Os dias que estamos vivendo deveriam aproximar mais as pessoas, torna-las mais empáticas. Mas ainda muito pouco mudou. Continuamos ignorantes e exclusivistas, como há milhares de anos da história humana, sendo manipulados pela minoria egocêntrica que concentra o poder e a riqueza. Não seria este um momento de o mundo refletir melhor sobre seus atos? Não seria a oportunidade de olharmos o céu e não o dedo que aponta? Talvez esteja sendo visionário diante da verdade cruel. Como diz Amélie a Nino: “são tempos difíceis para os sonhadores”.

Sonhadores que sonham um mundo mais sintonizado com o respeito ao próximo; que não ignore a fome e a solidão do morador de rua. Sonhadores que não aplaudem o policial que pisa no pescoço do homem preto até a morte, enquanto protege suas imundas mãos brancas no bolso do uniforme. Sonhadores que sonham a justeza da Justiça; que sonham um mundo sem discursos de ódio, preconceito, ameaças ou intolerância de qualquer tipo.

“São tempos difíceis para sonhadores” que sonham um governante preocupado com a vida das pessoas e não minimize a gravidade de uma pandemia global tão devastadora, tratando-a como uma “gripezinha” e convocando mais de 200 milhões de pessoas a “enfrentar o vírus como um homem”, e sem qualquer sentimento de compaixão, se expressando com desdenho e gracejo sobre a doença e suas vítimas.

“São tempos difíceis para sonhadores” que não se conformam haver líderes brucutus que espalham e alimentam ciclos de ódio, fechando todos os espaços para o diálogo, que passam a ser ocupados por pessoas de olhos fechados para o humano do ser, cultivando a humilhação, o egoísmo, o desamor e o desprezo às minorias, à ciência, ao estudo, à cultura, formando um sistema de crenças unidas pela incerteza

“São tempos difíceis para sonhadores” que sentem-se fragilizados diante de verdadeiros robôs programados a dizer sim às teorias conspiratórias, buscando sempre “ligar os pontinhos” e acreditar, por exemplo, que as torres de 5G propagam o vírus covid-19, que a terra é plana, que o coronavírus foi criado num laboratório chinês para ser usado como arma de guerra biológica, ou que a “Globolixo” inventa mortes para prejudicar seu mito, ignorando a realidade que acomete o planeta.

Para nós “sonhadores”, como canta Gilberto Gil, “mistério sempre há de pintar por aí”, e é para desvendá-lo que devemos investir nos estudos da ciência, da pesquisa, da medicina, no conhecimento científico e cultural.

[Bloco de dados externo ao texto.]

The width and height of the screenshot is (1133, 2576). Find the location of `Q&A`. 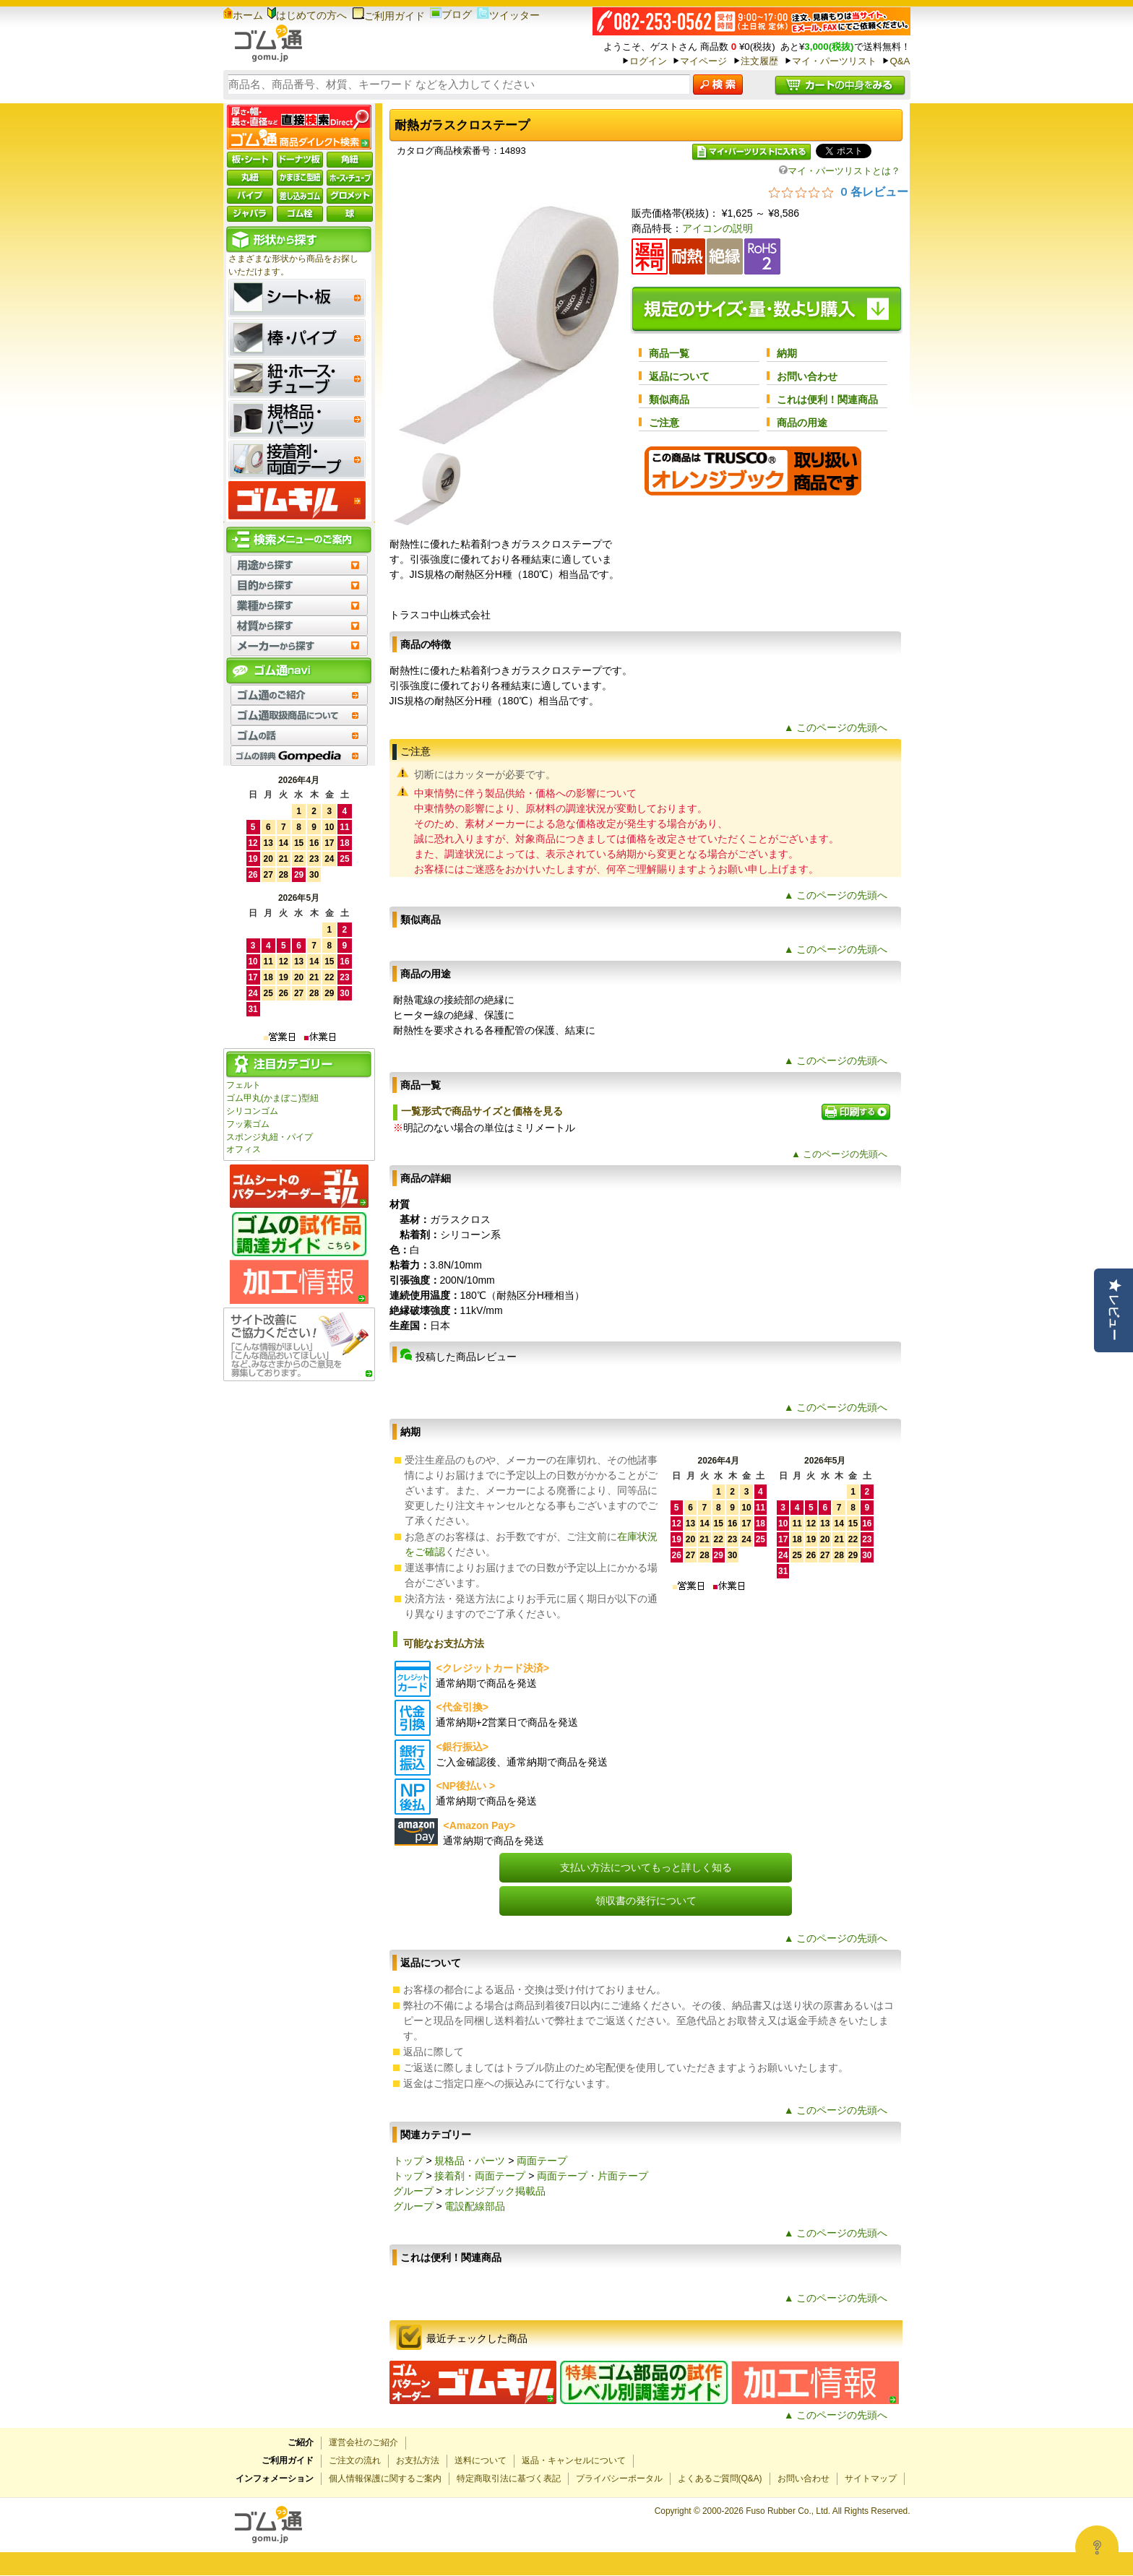

Q&A is located at coordinates (899, 61).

“São tempos difíceis para sonhadores” que acreditam ser o amor, a caridade, a única forma real de salvar o mundo, e que devemos praticá-las diariamente como vacina para combater o contagioso ódio e curar a ignorância coletiva. E sabemos ser difícil, mas devemos persistir enquanto houver amanhã, já que “quando o dedo aponta para o céu, o idiota olha para o dedo”, fazendo sinal de arma com uma mão e segurando a bíblia sagrada com a outra.